The operational backbone of both the cannabis and hemp industries is the supply chain — cultivation to processing to testing to distribution to retail — and at each handoff, the commercial contract must reflect the specific regulatory requirements that govern that transaction. For cannabis operators, distribution agreements carry particularly heavy regulatory weight: under DCC regulations, only a licensed distributor can arrange third-party compliance testing, review packaging and labeling for regulatory compliance, and transport finished goods to retail. The distributor must have physical possession of the entire batch before sampling, the testing laboratory must issue a Certificate of Analysis under 4 CCR section 15726, and the COA must be uploaded to Metrc within one business day of completion.
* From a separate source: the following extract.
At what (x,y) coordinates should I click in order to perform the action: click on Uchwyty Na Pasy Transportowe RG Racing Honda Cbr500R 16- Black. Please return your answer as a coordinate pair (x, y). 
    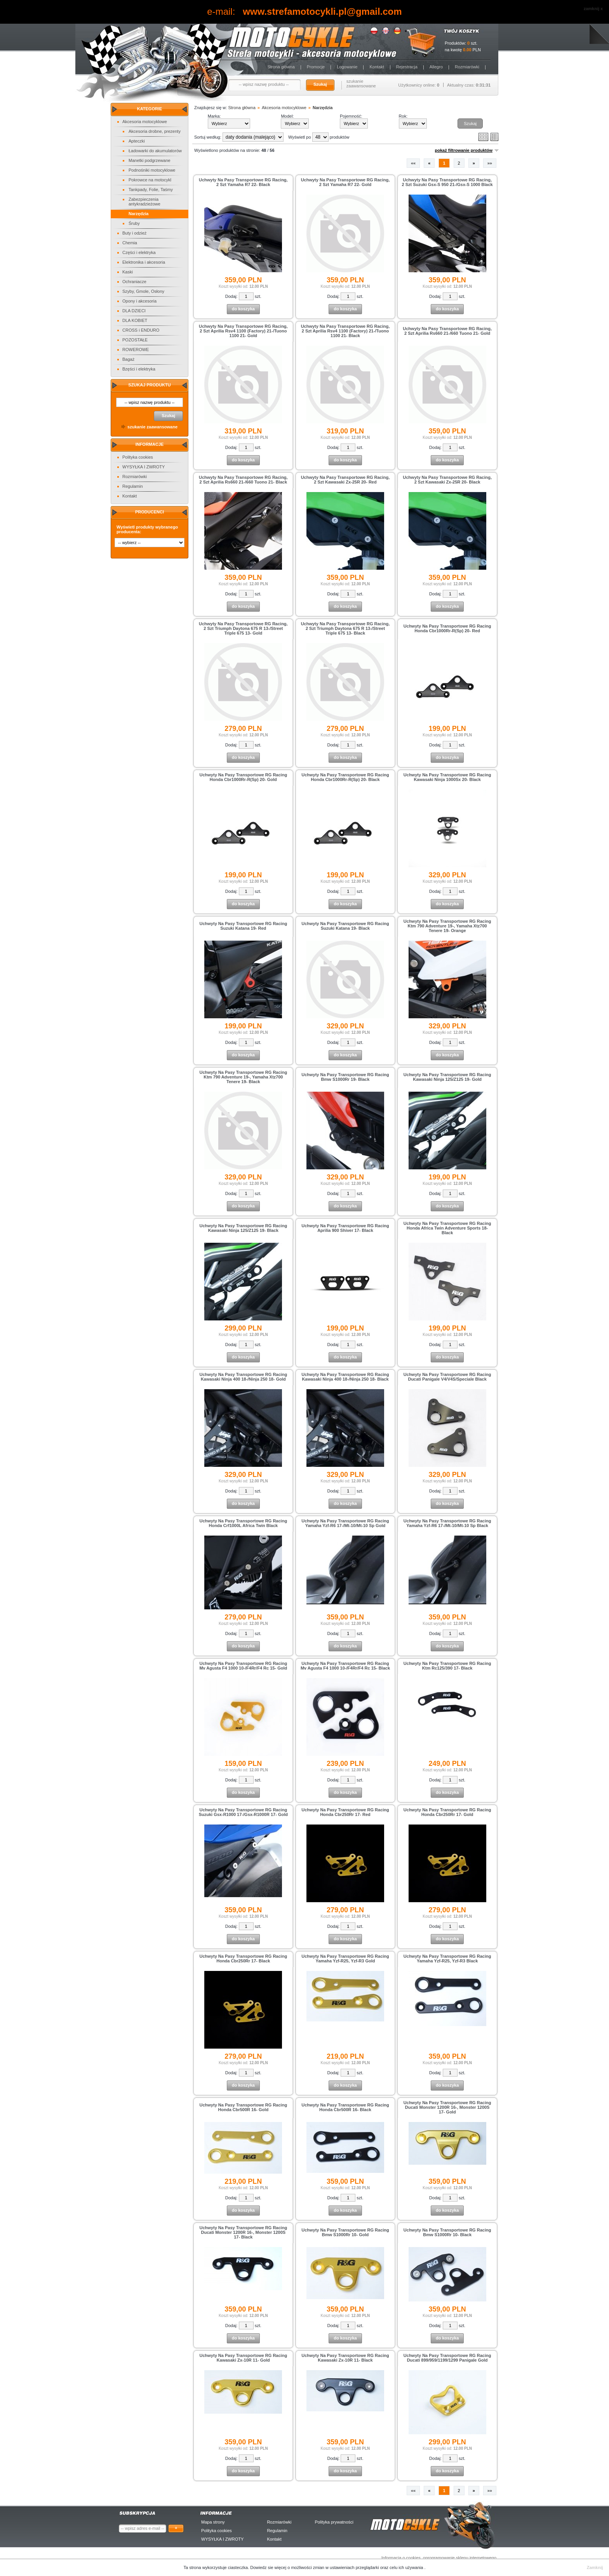
    Looking at the image, I should click on (345, 2107).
A supply or distribution contract that fails to allocate responsibility for batch failures, retesting costs, product holds, and recalls in light of these requirements will leave both sides exposed when — not if — a batch fails and the supply chain stalls. Cannabis contracts also need to address the DCC’s disciplinary framework: the agency can impose fines of $100 to $5,000 per violation for licensed operators who transfer products without using a licensed distributor, fail to maintain Metrc compliance, or release a batch for retail sale without a passing COA.

Hemp supply chain contracts operate under a different testing and compliance regime. Pre-harvest THC sampling for hemp is coordinated through county agricultural commissioners under CDFA rules, not through DCC-licensed testing laboratories, and the consequences of a failed test are existential: a crop that exceeds the acceptable THC concentration must be destroyed, and the costs of destruction, lost revenue, and downstream contractual obligations fall on whichever party the contract assigns that risk to — or on the grower by default if the contract is silent. Hemp contracts must also address interstate transportation documentation — Certificates of Analysis, bills of lading, and compliance with the receiving state’s hemp program — because, unlike cannabis, lawful hemp can move across state lines, and the 2018 Farm Bill preempts states from prohibiting the interstate transportation of compliant hemp. But the practical reality is that state laws on hemp-derived cannabinoids vary dramatically, and a product that is legal to ship from California may be non-compliant on arrival in another state. The firm structures cannabis and hemp supply chain agreements with detailed testing-failure remedies, batch-rejection and recall protocols, regulatory-change triggers, transportation and documentation obligations, and indemnity provisions that reflect the distinct compliance frameworks governing each product — so that a regulatory disruption at any point in the supply chain is addressed by the contract rather than left to litigation.